I had hopes for this conversation when I noticed his eyes softening when they landed on Olivia.

"Pay tack," she informed her grandfather.

"She's playing a stacking game," Steph translated. "In case you happened to miss the Vegas light show that's going on in front of her."

His smile was small, but it is there.

"Pull up a chair, Frank," Edna ordered, leaving no doubt what gene of Olivia's comes from her. "We got some plottin' to do."

"For what?" He asked.

"What we should say or do when Helen shows up, because she will. She called Stephanie last night when she couldn't get hold of you," I told him.

His close to the surface smile was a distant memory at the mention of his wife. "I'm sorry. I would've answered had I known she would call you to complain that I hadn't."

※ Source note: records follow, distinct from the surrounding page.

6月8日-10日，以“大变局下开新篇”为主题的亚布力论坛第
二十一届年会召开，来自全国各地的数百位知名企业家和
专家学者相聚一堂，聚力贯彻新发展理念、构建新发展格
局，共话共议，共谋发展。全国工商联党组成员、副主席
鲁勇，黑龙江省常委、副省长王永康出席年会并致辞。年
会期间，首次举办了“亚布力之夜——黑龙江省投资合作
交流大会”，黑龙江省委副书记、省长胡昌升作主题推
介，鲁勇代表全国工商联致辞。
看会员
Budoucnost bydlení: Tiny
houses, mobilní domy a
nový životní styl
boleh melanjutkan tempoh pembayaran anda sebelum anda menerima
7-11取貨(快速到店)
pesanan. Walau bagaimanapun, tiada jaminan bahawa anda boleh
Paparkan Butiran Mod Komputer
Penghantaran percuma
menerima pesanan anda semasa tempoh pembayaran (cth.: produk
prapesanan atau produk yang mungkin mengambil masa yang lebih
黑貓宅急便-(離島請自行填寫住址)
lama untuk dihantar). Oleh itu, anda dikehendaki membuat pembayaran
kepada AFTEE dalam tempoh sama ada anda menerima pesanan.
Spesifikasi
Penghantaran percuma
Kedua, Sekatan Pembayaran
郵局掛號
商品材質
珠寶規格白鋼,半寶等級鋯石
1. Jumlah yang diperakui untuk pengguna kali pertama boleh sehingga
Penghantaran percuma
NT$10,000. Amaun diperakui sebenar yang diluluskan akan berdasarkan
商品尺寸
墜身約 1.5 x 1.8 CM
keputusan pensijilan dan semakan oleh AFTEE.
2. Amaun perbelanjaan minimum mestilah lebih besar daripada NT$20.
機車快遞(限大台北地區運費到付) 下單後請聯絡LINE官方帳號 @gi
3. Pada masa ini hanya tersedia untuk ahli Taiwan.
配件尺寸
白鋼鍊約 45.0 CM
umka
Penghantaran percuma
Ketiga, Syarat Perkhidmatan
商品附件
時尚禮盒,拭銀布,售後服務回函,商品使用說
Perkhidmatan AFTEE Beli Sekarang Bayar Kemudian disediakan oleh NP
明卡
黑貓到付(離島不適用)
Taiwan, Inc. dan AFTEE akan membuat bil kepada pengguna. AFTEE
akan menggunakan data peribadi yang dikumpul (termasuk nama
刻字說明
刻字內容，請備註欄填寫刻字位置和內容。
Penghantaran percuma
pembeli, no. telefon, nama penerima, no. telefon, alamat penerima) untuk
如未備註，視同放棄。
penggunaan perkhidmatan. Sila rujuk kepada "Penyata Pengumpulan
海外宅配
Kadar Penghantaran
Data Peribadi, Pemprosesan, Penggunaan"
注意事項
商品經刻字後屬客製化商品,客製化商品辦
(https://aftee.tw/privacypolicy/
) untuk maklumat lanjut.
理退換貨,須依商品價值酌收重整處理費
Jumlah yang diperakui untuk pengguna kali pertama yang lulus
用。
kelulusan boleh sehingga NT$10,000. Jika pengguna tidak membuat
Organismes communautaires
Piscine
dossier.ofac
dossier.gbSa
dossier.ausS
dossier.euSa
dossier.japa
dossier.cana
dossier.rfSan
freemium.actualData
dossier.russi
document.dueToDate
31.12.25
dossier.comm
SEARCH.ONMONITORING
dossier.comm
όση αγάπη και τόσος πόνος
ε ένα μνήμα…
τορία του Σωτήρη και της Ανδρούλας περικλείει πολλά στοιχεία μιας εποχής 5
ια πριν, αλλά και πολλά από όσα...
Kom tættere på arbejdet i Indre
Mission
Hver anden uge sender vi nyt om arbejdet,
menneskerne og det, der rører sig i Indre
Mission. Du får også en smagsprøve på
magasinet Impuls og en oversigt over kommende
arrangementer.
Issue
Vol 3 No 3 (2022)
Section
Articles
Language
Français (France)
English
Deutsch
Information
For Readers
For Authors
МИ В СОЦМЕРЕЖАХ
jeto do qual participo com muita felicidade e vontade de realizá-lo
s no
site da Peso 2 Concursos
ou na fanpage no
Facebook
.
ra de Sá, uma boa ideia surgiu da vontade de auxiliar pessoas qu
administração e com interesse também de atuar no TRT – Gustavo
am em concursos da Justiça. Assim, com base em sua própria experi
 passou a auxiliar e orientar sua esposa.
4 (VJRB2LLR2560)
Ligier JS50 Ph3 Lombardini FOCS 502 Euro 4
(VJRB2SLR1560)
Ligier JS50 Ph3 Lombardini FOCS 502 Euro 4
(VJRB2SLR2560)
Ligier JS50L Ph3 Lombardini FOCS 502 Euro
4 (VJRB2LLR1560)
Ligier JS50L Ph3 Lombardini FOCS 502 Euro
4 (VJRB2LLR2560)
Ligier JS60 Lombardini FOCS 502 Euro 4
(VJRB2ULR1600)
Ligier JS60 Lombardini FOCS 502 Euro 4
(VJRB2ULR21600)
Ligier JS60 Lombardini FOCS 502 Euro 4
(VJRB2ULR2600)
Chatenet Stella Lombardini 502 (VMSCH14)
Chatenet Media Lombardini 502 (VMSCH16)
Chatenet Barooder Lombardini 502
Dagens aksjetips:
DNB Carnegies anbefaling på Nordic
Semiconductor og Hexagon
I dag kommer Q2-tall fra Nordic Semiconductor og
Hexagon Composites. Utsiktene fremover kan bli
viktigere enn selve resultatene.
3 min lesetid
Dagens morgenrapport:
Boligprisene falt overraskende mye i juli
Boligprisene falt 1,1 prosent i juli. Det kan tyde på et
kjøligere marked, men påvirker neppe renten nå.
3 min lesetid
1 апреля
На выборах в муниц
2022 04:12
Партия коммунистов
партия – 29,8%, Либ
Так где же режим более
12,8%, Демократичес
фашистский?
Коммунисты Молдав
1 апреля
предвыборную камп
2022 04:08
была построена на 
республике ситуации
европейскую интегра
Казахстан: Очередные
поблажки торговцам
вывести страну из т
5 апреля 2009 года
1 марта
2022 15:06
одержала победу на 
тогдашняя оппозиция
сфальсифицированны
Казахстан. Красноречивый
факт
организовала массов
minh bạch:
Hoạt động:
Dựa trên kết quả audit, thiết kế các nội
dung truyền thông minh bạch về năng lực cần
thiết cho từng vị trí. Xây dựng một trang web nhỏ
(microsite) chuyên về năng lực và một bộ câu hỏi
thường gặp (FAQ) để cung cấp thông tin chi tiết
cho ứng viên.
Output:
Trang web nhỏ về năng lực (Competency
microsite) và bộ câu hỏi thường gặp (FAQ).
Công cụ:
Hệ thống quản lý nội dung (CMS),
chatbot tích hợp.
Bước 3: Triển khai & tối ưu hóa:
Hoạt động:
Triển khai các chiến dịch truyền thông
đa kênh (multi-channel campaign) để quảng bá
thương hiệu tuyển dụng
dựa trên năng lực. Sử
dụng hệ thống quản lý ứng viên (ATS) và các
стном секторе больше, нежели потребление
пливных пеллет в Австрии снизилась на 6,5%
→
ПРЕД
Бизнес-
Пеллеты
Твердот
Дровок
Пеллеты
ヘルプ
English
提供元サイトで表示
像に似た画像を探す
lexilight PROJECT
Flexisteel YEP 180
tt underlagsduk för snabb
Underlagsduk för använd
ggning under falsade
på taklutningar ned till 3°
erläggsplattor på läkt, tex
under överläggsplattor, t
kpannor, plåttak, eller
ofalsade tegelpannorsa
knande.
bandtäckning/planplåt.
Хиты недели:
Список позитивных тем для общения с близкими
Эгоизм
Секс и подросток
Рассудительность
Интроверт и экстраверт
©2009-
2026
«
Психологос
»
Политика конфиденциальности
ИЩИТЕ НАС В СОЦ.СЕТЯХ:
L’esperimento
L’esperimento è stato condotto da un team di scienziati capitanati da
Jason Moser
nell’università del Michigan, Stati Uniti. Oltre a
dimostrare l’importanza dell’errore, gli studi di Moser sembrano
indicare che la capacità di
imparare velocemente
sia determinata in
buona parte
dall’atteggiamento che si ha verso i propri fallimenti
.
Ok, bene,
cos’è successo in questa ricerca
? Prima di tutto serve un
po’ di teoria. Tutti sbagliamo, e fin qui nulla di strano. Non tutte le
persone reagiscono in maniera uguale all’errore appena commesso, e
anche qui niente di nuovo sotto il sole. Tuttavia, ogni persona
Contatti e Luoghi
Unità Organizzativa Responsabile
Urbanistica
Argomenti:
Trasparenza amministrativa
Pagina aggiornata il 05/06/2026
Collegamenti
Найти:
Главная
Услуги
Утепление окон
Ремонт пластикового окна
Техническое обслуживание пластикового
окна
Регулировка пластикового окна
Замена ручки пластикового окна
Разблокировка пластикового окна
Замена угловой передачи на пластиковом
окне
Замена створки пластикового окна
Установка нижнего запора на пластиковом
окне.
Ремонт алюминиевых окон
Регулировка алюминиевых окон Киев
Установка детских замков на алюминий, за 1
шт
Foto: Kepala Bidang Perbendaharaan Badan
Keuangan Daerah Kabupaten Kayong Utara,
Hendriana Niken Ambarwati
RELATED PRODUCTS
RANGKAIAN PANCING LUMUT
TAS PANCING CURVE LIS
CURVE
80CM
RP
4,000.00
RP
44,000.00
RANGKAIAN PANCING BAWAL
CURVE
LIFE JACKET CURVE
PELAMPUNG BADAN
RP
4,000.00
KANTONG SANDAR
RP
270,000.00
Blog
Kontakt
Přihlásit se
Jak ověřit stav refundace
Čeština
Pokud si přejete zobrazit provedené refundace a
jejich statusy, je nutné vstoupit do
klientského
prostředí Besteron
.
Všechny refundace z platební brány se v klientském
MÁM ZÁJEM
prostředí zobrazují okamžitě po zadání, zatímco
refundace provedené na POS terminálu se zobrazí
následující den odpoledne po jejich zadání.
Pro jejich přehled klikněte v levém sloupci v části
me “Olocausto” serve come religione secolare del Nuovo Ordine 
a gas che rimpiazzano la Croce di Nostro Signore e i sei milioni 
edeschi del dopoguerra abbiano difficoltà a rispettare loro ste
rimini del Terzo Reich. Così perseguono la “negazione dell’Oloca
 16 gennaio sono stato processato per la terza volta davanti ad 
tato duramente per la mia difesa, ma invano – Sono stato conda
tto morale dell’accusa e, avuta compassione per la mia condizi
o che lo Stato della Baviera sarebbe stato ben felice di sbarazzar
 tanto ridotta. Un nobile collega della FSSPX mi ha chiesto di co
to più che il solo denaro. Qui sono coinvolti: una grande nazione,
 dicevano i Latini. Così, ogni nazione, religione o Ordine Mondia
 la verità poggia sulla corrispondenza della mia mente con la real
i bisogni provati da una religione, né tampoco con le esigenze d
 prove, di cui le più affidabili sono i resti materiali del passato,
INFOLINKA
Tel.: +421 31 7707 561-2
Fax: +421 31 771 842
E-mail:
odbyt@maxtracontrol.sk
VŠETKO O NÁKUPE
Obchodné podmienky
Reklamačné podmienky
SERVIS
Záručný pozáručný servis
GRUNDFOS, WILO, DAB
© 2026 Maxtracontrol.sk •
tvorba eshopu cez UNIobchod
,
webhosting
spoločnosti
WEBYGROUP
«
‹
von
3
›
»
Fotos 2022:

"Technically," Steph said, "she called Grandma to complain and also to order her to get you to call her back. I was Mom's last resort when Grandma wouldn't do what she wanted either."

"That daughter of mine really ticked me off so I waved a red flag and sorta challenged her to try to come here and get you and see what happens," Edna said to Frank. "Now you gotta tell us if you want to keep her outside the gate, or do you got somethin' you wanna say to her?"

We all watched Olivia attempt to find the correctly shaped tower to slide her blue disk onto as Frank came to a decision.

"I can't hide forever," he said after a few beats. "She needs to know that you and Olivia are off limits."

Steph looked over at him. "I appreciate you wanting to think of us, but none of your decisions should be based on me. I promise you that I can handle whatever Mom throws at me. You need to make sure you're ready to face her. Believe me when I say she can wipe out every one of your accomplishments in one fell swoop if there's even one cell in your body that believes the crap she says about you. She's like a cancer that's slow-growing but will still kill you eventually. Don't let her. You've got too much on the line to lose, and I'm not just talking about your relationship with me and Olive. You seem less weighed down and more open to the world these past few days. If you feel happier while still being almost locked down, imagine how great fishing trips and bowling games will be when you already feel good and are doing something you love."

He thought about what Steph said. "I know what I'm doing," he told us.

That isn't reassuring, since he isn't offering up an actual outright and outlined plan.

Steph sighed. "I really hope you do, Dad, for your sake as well as ours."